Try it
Could you set down the lines from the first line of the entries below through the line with "привлекательность района", exactly and with no pictures?

Information given

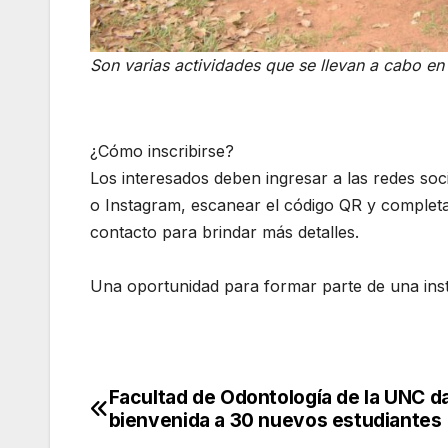
Son varias actividades que se llevan a cabo en 
¿Cómo inscribirse?
Los interesados deben ingresar a las redes soc
o Instagram, escanear el código QR y completar
contacto para brindar más detalles.
Una oportunidad para formar parte de una inst
Facultad de Odontología de la UNC da
Navegación
bienvenida a 30 nuevos estudiantes
de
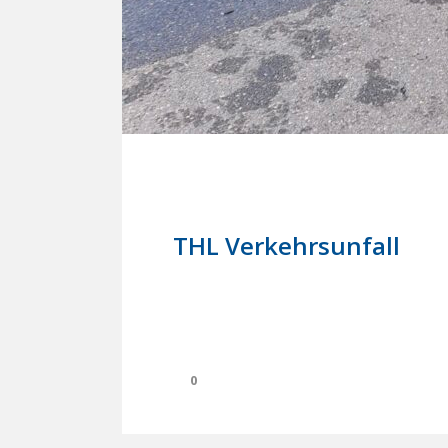
10. Juni 2023
In
Einsätze
THL Verkehrsunfall
0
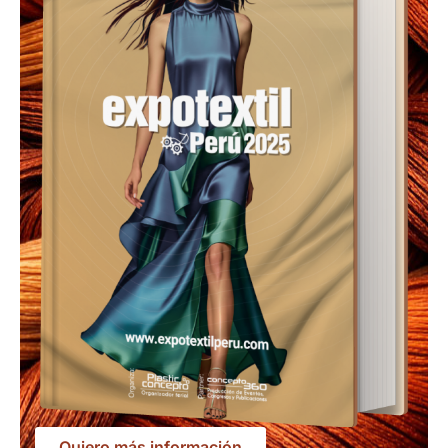
Quiero más información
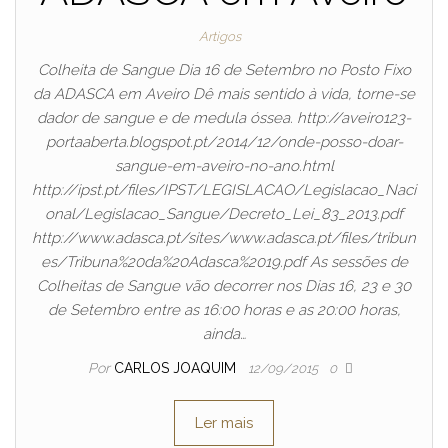
Artigos
Colheita de Sangue Dia 16 de Setembro no Posto Fixo
da ADASCA em Aveiro Dê mais sentido à vida, torne-se
dador de sangue e de medula óssea. http://aveiro123-
portaaberta.blogspot.pt/2014/12/onde-posso-doar-
sangue-em-aveiro-no-ano.html
http://ipst.pt/files/IPST/LEGISLACAO/Legislacao_Naci
onal/Legislacao_Sangue/Decreto_Lei_83_2013.pdf
http://www.adasca.pt/sites/www.adasca.pt/files/tribun
es/Tribuna%20da%20Adasca%2019.pdf As sessões de
Colheitas de Sangue vão decorrer nos Dias 16, 23 e 30
de Setembro entre as 16:00 horas e as 20:00 horas,
ainda…
Por
CARLOS JOAQUIM
12/09/2015
0
Ler mais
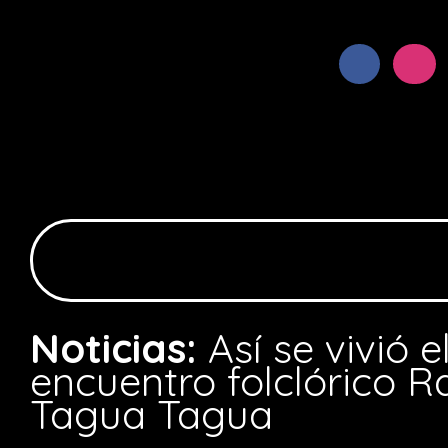
Noticias:
Así se vivió e
encuentro folclórico R
Tagua Tagua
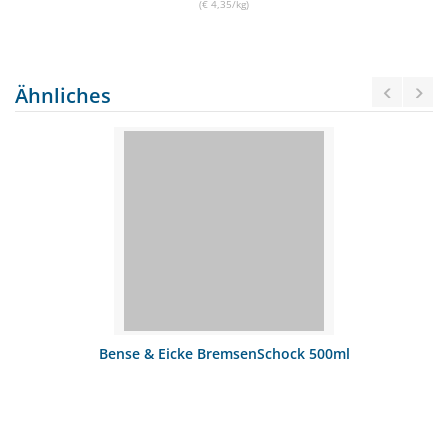
(€ 4,35/kg)
Ähnliches
Bense & Eicke BremsenSchock 500ml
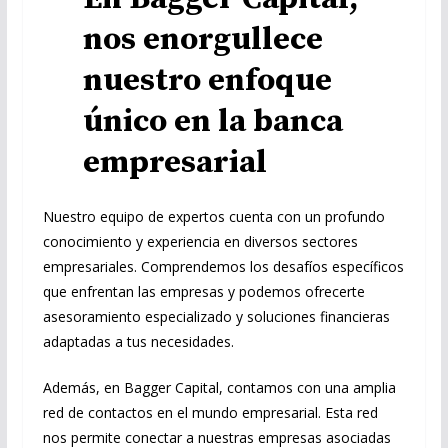
nos enorgullece
nuestro enfoque
único en la banca
empresarial
Nuestro equipo de expertos cuenta con un profundo
conocimiento y experiencia en diversos sectores
empresariales. Comprendemos los desafíos específicos
que enfrentan las empresas y podemos ofrecerte
asesoramiento especializado y soluciones financieras
adaptadas a tus necesidades.
Además, en Bagger Capital, contamos con una amplia
red de contactos en el mundo empresarial. Esta red
nos permite conectar a nuestras empresas asociadas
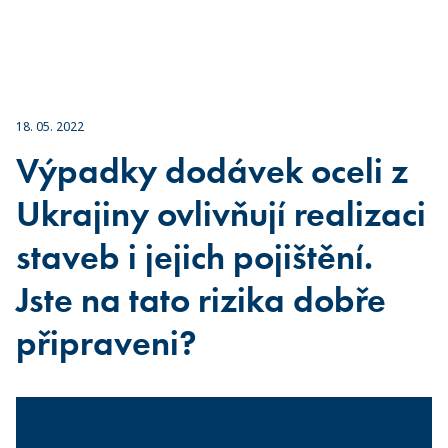
18. 05. 2022
Výpadky dodávek oceli z
Ukrajiny ovlivňují realizaci
staveb i jejich pojištění.
Jste na tato rizika dobře
připraveni?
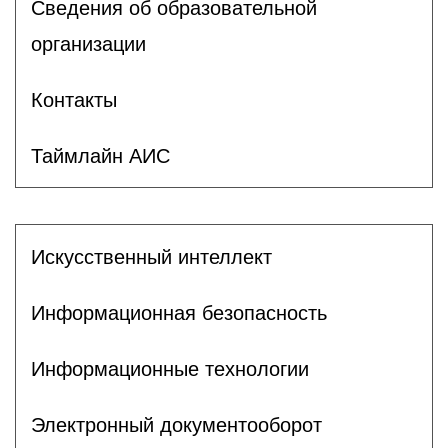
Сведения об образовательной
организации
Контакты
Таймлайн АИС
Искусственный интеллект
Информационная безопасность
Информационные технологии
Электронный документооборот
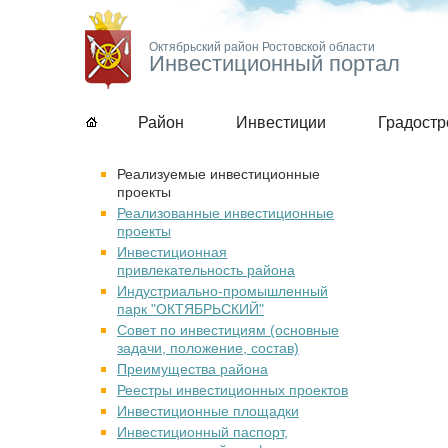
Октябрьский район Ростовской области
Инвестиционный портал
Район
Инвестиции
Градостр
Реализуемые инвестиционные
проекты
Реализованные инвестиционные
проекты
Инвестиционная
привлекательность района
Индустриально-промышленный
парк "ОКТЯБРЬСКИЙ"
Совет по инвестициям (основные
задачи, положение, состав)
Преимущества района
Реестры инвестиционных проектов
Инвестиционные площадки
Инвестиционный паспорт,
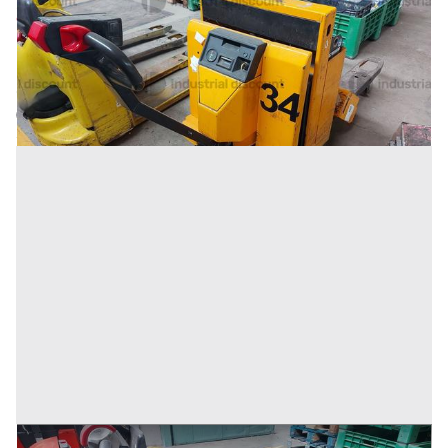
356 €
Inserito il: 10/02/2026
Conselve
(Padova)
Codice annuncio:
126154608
Annuncio scaduto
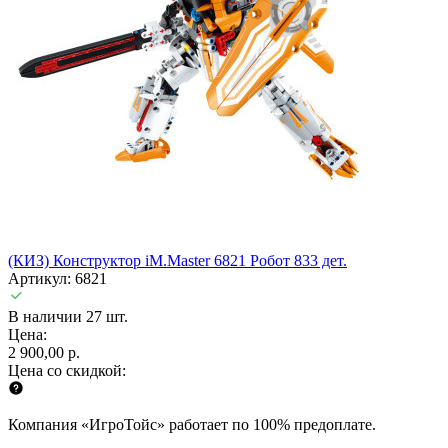
(КИЗ) Конструктор iM.Master 6821 Робот 833 дет.
Артикул: 6821
В наличии 27 шт.
Цена:
2 900,00 р.
Цена со скидкой:
Компания «ИгроТойс» работает по 100% предоплате.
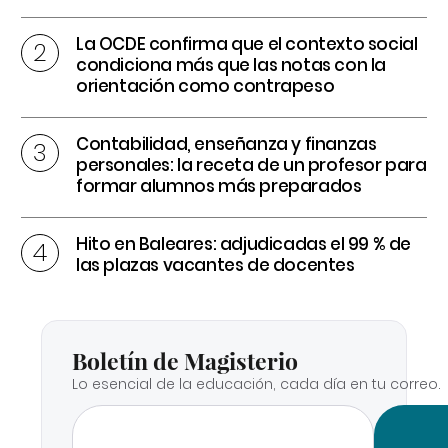
La OCDE confirma que el contexto social
condiciona más que las notas con la
orientación como contrapeso
Contabilidad, enseñanza y finanzas
personales: la receta de un profesor para
formar alumnos más preparados
Hito en Baleares: adjudicadas el 99 % de
las plazas vacantes de docentes
Boletín de Magisterio
Lo esencial de la educación, cada día en tu correo.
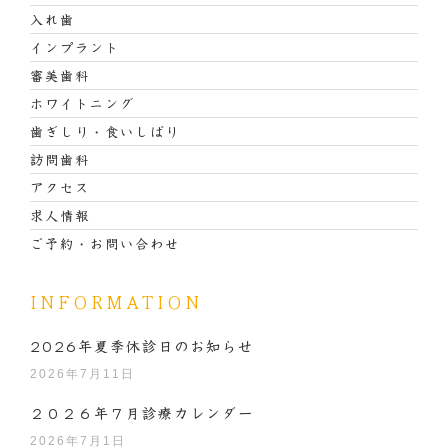
入れ歯
インプラント
審美歯科
ホワイトニング
歯ぎしり・食いしばり
訪問歯科
アクセス
求人情報
ご予約・お問い合わせ
INFORMATION
2026年夏季休診日のお知らせ
2026年7月11日
２０２６年７月診療カレンダー
2026年7月1日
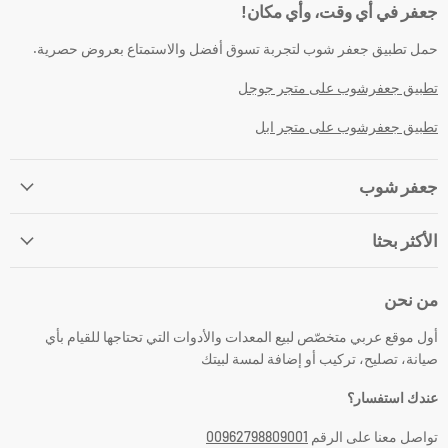
جعفر في أي وقت، وأي مكان!
حمل تطبيق جعفر شوب لتجربة تسوق أفضل والاستمتاع بعروض حصرية.
تطبيق جعفرشوب على متجر جوجل
تطبيق جعفرشوب على متجر ابل
جعفر شوب
الأكثر بحثا
من نحن
أول موقع عربي متخصّص لبيع المعدات والأدوات التي تحتاجها للقيام بأي
صيانة، تصليح، تركيب أو إضافة لمسة لبيتك
عندك استفسار؟
تواصل معنا على الرقم
00962798809001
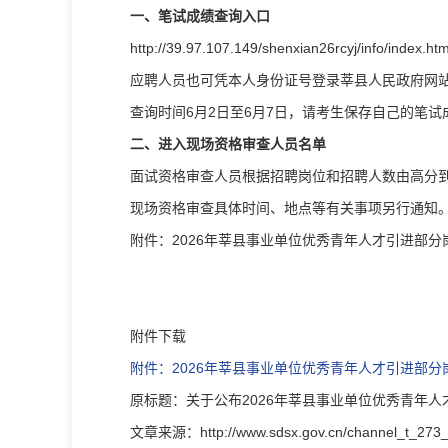
一、笔试成绩查询入口
http://39.97.107.149/shenxian26rcyj/info/index.ht
应聘人员也可凭本人身份证号登录莘县人民政府网站报名入
查询时间6月2日至6月7日，请考生保存自己的笔
二、进入现场资格审查人员名单
面试资格审查人员根据招聘岗位和招聘人数由高分
现场资格审查具体时间、地点等有关事项另行通知。
附件：2026年莘县事业单位优秀青年人才引进部
附件下载
附件：2026年莘县事业单位优秀青年人才引进部分岗
原标题：关于公布2026年莘县事业单位优秀青年
文章来源：http://www.sdsx.gov.cn/channel_t_273_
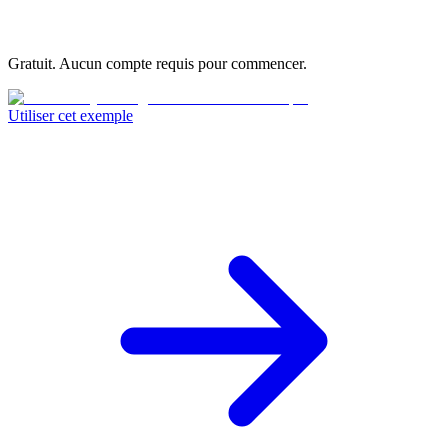
Gratuit. Aucun compte requis pour commencer.
Utiliser cet exemple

Solution to the exercise
Son varias actividades que se llevan a cabo en 
¿Cómo inscribirse?
Los interesados deben ingresar a las redes soc
o Instagram, escanear el código QR y completar
contacto para brindar más detalles.
Una oportunidad para formar parte de una inst
Facultad de Odontología de la UNC da
Navegación
bienvenida a 30 nuevos estudiantes
de
10. Juni 2023
In
Einsätze
THL Verkehrsunfall
0
Quiero más información
Artigos
Colheita de Sangue Dia 16 de Setembro no Posto Fixo
da ADASCA em Aveiro Dê mais sentido à vida, torne-se
dador de sangue e de medula óssea. http://aveiro123-
portaaberta.blogspot.pt/2014/12/onde-posso-doar-
sangue-em-aveiro-no-ano.html
http://ipst.pt/files/IPST/LEGISLACAO/Legislacao_Naci
onal/Legislacao_Sangue/Decreto_Lei_83_2013.pdf
http://www.adasca.pt/sites/www.adasca.pt/files/tribun
es/Tribuna%20da%20Adasca%2019.pdf As sessões de
Colheitas de Sangue vão decorrer nos Dias 16, 23 e 30
de Setembro entre as 16:00 horas e as 20:00 horas,
ainda…
Por
CARLOS JOAQUIM
12/09/2015
0
Ler mais
Noticias:
Así se vivió e
encuentro folclórico R
Tagua Tagua
(€ 4,35/kg)
Ähnliches
Bense & Eicke BremsenSchock 500ml
nos enorgullece
nuestro enfoque
único en la banca
empresarial
Nuestro equipo de expertos cuenta con un profundo
conocimiento y experiencia en diversos sectores
empresariales. Comprendemos los desafíos específicos
que enfrentan las empresas y podemos ofrecerte
asesoramiento especializado y soluciones financieras
adaptadas a tus necesidades.
Además, en Bagger Capital, contamos con una amplia
red de contactos en el mundo empresarial. Esta red
nos permite conectar a nuestras empresas asociadas
18. 05. 2022
Výpadky dodávek oceli z
Ukrajiny ovlivňují realizaci
staveb i jejich pojištění.
Jste na tato rizika dobře
připraveni?
Сведения об образовательной
организации
Контакты
Таймлайн АИС
Искусственный интеллект
Информационная безопасность
Информационные технологии
Электронный документооборот
Октябрьский район Ростовской области
Инвестиционный портал
Район
Инвестиции
Градостр
Реализуемые инвестиционные
проекты
Реализованные инвестиционные
проекты
Инвестиционная
привлекательность района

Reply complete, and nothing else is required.